GOAL OF THE EXERCISE -
From the records below, state how many lines include the word "pays", giving only that number.
>>
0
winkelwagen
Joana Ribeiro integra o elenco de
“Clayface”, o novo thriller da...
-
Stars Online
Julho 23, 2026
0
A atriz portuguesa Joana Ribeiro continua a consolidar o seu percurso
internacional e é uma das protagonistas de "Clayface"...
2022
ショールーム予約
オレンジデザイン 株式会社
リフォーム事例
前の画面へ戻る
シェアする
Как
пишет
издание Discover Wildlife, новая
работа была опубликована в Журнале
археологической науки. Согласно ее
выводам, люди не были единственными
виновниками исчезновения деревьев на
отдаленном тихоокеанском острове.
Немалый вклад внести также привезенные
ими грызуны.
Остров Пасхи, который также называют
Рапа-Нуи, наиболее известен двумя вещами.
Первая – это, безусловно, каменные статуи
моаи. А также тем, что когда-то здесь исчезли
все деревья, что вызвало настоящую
<<
>>
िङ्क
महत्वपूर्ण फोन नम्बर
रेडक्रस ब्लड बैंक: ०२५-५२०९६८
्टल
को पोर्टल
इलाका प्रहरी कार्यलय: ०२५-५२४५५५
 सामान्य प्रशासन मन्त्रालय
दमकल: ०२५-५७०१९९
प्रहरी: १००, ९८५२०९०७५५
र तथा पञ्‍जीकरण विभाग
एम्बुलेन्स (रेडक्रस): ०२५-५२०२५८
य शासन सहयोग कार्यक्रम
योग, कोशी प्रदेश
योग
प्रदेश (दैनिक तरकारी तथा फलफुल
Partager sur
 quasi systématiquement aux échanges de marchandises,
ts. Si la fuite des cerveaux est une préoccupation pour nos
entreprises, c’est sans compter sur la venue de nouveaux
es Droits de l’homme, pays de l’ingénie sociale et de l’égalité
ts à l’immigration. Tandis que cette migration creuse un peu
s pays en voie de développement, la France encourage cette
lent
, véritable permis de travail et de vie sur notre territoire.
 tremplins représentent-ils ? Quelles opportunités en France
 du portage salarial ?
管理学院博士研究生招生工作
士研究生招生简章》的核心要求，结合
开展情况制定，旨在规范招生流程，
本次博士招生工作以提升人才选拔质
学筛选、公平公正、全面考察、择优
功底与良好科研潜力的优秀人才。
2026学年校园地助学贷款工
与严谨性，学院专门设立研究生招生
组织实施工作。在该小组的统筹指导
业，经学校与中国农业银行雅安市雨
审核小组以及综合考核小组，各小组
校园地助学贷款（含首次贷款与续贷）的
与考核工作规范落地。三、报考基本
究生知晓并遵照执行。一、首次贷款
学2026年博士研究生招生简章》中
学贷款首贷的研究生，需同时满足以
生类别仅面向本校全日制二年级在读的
<<
YOUR SOLUTION -
2